### Aim of the task
Retrieve all lines below that have the string "over".

====== Provided data ======

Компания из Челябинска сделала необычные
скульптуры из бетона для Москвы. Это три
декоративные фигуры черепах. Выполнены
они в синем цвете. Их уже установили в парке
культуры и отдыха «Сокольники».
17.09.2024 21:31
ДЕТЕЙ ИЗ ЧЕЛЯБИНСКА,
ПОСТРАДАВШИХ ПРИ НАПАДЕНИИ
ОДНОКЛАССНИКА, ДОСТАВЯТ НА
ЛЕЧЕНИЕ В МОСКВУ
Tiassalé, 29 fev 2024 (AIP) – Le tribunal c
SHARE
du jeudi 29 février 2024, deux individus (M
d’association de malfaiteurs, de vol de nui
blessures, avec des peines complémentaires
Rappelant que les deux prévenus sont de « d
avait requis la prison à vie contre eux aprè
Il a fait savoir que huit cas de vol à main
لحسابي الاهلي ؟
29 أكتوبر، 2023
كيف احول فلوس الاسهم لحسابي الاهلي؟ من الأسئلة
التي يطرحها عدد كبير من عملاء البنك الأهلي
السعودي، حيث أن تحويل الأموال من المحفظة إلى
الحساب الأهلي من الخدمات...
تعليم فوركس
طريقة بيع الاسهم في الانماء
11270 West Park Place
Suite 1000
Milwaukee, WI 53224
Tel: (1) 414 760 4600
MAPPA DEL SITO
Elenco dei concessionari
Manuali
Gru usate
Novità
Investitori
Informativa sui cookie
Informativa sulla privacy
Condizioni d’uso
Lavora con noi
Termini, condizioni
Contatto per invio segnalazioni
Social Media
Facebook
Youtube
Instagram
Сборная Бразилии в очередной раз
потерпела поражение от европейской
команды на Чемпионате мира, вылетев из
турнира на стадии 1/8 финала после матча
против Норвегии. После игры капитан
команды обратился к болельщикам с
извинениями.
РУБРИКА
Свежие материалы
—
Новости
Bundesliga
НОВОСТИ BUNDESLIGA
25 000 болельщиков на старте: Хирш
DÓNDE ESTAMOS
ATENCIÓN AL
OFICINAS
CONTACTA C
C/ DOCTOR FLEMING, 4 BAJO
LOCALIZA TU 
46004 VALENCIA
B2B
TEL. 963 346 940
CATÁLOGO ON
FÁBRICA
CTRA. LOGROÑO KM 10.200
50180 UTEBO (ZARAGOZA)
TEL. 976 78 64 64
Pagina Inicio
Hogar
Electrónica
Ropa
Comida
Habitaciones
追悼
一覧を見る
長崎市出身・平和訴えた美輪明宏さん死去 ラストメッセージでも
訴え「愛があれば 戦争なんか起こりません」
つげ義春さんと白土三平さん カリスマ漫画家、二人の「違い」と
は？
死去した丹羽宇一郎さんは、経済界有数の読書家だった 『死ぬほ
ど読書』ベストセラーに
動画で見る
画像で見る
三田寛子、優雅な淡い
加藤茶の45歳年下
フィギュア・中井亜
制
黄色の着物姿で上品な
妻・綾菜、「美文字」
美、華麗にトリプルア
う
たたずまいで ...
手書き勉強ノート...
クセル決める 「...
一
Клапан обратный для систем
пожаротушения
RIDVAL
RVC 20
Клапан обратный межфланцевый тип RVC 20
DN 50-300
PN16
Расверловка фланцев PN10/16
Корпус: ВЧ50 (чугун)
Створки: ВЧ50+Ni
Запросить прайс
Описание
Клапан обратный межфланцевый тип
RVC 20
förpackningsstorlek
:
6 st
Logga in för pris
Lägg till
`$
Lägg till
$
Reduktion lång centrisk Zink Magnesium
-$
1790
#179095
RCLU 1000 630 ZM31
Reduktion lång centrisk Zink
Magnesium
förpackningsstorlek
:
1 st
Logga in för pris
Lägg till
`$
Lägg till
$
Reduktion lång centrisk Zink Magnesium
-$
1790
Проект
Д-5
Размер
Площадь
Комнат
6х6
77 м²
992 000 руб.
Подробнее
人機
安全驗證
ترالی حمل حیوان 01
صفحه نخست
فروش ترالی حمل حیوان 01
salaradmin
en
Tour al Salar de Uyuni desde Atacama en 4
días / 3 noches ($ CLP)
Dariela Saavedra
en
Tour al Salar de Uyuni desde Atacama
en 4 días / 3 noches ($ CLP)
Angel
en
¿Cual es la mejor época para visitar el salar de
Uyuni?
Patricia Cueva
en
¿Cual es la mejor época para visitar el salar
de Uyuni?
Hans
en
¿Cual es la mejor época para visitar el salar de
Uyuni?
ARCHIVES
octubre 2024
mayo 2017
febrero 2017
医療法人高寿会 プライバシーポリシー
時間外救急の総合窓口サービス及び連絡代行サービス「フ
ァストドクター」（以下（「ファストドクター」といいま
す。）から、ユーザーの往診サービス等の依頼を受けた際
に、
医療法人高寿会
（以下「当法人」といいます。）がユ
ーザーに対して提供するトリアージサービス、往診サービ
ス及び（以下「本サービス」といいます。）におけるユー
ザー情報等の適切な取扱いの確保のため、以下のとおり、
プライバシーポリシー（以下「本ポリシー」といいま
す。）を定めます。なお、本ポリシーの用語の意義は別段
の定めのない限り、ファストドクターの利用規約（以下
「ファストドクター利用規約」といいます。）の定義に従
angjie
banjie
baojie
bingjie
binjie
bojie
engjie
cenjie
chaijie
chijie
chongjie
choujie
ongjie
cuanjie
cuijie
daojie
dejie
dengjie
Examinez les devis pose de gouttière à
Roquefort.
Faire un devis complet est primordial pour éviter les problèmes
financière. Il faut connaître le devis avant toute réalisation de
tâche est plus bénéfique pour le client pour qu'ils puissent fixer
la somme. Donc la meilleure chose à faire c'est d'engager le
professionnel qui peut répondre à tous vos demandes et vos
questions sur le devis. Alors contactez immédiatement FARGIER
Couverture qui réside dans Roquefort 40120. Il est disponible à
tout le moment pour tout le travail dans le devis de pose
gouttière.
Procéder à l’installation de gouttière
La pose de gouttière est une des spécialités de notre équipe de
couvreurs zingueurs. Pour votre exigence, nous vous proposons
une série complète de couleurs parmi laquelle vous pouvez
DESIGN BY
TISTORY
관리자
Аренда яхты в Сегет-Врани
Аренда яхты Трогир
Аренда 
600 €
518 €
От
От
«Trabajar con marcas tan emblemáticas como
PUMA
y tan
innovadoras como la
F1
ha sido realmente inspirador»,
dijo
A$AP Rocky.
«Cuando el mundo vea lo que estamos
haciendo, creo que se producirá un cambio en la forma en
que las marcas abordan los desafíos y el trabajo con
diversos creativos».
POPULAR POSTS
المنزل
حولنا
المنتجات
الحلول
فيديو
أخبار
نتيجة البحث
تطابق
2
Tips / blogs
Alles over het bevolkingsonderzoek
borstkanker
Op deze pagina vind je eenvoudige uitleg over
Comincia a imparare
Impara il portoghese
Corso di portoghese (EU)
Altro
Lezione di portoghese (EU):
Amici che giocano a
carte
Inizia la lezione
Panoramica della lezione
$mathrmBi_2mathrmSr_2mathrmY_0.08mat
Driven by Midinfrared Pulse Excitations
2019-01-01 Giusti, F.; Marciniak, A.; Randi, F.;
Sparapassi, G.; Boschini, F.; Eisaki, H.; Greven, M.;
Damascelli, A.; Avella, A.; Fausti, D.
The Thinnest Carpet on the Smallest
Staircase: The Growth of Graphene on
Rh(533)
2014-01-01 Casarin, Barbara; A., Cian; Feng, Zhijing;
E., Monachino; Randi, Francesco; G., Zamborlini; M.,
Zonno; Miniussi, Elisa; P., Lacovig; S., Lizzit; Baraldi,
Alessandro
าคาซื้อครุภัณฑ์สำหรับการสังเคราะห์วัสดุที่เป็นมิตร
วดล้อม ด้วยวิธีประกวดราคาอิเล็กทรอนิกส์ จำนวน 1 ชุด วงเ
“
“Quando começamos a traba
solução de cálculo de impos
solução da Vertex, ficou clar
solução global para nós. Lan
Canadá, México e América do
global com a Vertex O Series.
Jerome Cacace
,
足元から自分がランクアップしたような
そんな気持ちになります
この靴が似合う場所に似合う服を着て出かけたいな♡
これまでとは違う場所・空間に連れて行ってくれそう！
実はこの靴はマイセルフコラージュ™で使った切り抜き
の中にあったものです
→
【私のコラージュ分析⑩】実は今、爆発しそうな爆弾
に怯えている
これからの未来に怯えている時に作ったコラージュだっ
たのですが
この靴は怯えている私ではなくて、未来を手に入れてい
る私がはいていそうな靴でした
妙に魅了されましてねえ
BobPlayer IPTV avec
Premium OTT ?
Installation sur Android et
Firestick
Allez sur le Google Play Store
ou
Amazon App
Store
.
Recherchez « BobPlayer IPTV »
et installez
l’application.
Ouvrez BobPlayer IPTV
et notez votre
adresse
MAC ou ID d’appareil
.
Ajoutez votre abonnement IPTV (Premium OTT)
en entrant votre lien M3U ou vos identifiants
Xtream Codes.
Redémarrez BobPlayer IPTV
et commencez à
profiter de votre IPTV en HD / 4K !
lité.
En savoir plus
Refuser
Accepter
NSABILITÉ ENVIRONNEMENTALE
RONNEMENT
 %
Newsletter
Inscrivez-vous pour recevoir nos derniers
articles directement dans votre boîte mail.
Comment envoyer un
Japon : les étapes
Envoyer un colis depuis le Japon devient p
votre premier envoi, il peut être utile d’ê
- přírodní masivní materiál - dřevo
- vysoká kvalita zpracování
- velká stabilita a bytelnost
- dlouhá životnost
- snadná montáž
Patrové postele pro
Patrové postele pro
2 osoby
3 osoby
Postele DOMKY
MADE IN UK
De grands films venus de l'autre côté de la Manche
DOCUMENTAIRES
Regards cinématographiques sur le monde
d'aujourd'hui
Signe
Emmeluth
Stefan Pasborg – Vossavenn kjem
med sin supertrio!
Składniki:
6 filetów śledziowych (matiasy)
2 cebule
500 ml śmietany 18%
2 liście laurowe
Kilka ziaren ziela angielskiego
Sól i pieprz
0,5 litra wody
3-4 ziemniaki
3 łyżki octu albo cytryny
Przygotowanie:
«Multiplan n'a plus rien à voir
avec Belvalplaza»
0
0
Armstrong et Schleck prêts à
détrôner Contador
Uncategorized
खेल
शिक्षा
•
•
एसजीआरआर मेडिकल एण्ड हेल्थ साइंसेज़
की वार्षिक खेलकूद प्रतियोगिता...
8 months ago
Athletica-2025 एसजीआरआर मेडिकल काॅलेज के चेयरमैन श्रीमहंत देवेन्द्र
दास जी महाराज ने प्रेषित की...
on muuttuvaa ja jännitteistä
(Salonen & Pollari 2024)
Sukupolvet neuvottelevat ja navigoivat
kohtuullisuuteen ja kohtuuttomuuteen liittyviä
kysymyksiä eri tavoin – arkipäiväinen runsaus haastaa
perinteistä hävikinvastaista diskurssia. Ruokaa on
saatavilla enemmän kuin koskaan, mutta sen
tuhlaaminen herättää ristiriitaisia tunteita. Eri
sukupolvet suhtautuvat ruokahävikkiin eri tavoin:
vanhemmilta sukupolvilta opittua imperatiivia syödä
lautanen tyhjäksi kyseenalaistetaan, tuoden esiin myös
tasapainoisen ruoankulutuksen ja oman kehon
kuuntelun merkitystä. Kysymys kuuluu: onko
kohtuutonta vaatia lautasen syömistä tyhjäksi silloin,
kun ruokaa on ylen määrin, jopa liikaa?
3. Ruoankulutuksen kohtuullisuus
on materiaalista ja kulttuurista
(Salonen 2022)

======

### Answer to this exercise
Alles over het bevolkingsonderzoek
Op deze pagina vind je eenvoudige uitleg over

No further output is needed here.